Could you restate word for word every line from the one containing "Повышение квалификации (343, 107)" to the end of the records, and nothing else?
---------- Entries provided ----------
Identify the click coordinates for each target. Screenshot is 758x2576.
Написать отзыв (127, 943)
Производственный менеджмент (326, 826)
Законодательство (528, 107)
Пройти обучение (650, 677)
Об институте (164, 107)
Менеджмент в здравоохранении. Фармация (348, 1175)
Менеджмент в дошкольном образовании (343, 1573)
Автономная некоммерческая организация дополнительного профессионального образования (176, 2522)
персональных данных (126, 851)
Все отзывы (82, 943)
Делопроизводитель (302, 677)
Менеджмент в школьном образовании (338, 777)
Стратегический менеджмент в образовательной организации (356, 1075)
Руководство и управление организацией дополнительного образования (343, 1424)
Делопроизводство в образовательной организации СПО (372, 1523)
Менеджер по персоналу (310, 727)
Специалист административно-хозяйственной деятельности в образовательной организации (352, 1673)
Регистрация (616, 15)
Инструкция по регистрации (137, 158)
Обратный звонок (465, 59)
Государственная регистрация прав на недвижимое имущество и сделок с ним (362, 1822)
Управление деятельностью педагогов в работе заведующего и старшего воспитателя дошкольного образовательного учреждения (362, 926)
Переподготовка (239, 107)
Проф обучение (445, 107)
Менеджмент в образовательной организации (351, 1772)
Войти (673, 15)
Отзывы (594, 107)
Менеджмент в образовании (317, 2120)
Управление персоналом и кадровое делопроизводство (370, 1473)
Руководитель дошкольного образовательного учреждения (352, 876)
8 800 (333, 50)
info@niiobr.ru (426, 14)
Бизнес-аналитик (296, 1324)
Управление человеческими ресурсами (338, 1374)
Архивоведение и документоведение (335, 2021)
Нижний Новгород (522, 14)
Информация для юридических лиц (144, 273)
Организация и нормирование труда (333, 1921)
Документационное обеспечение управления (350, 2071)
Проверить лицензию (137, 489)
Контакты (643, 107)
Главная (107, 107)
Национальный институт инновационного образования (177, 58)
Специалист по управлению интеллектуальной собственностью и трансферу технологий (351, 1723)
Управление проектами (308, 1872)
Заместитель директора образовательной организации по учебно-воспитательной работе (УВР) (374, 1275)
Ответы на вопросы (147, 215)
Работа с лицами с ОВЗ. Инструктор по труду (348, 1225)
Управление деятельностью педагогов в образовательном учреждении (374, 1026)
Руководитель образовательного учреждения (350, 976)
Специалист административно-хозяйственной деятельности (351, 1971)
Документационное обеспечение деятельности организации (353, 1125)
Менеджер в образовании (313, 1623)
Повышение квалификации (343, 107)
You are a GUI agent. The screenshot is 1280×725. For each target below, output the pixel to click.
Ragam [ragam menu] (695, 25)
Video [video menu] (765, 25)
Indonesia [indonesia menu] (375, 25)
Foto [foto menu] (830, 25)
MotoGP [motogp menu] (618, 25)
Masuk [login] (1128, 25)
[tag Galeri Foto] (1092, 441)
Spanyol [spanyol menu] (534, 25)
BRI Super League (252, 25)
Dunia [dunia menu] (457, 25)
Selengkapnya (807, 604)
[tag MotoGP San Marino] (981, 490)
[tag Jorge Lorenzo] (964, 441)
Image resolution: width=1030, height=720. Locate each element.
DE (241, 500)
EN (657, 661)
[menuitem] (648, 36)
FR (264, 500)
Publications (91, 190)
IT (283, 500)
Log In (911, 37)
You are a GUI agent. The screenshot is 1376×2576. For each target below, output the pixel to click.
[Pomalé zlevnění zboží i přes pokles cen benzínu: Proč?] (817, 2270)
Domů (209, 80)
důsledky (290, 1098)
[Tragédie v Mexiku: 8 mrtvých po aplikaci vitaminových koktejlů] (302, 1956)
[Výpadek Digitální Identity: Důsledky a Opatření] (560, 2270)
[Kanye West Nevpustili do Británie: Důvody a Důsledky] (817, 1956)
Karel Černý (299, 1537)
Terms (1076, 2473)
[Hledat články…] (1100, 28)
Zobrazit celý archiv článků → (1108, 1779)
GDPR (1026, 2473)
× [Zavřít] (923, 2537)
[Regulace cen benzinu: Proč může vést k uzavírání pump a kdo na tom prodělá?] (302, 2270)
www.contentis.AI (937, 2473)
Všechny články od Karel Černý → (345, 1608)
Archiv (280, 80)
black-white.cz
----------
• Result for this task:
Повышение квалификации (343, 107)
You are a GUI agent. The screenshot is 1280×725. For each target below, output the pixel to click.
Ragam [ragam menu] (695, 25)
Video [video menu] (765, 25)
Indonesia [indonesia menu] (375, 25)
Foto [foto menu] (830, 25)
MotoGP [motogp menu] (618, 25)
Masuk [login] (1128, 25)
[tag Galeri Foto] (1092, 441)
Spanyol [spanyol menu] (534, 25)
BRI Super League (252, 25)
Dunia [dunia menu] (457, 25)
Selengkapnya (807, 604)
[tag MotoGP San Marino] (981, 490)
[tag Jorge Lorenzo] (964, 441)
Image resolution: width=1030, height=720. Locate each element.
DE (241, 500)
EN (657, 661)
[menuitem] (648, 36)
FR (264, 500)
Publications (91, 190)
IT (283, 500)
Log In (911, 37)
You are a GUI agent. The screenshot is 1376×2576. For each target below, output the pixel to click.
[Pomalé zlevnění zboží i přes pokles cen benzínu: Proč?] (817, 2270)
Domů (209, 80)
důsledky (290, 1098)
[Tragédie v Mexiku: 8 mrtvých po aplikaci vitaminových koktejlů] (302, 1956)
[Výpadek Digitální Identity: Důsledky a Opatření] (560, 2270)
[Kanye West Nevpustili do Británie: Důvody a Důsledky] (817, 1956)
Karel Černý (299, 1537)
Terms (1076, 2473)
[Hledat články…] (1100, 28)
Zobrazit celý archiv článků → (1108, 1779)
GDPR (1026, 2473)
× [Zavřít] (923, 2537)
[Regulace cen benzinu: Proč může vést k uzavírání pump a kdo na tom prodělá?] (302, 2270)
www.contentis.AI (937, 2473)
Všechny články od Karel Černý → (345, 1608)
Archiv (280, 80)
black-white.cz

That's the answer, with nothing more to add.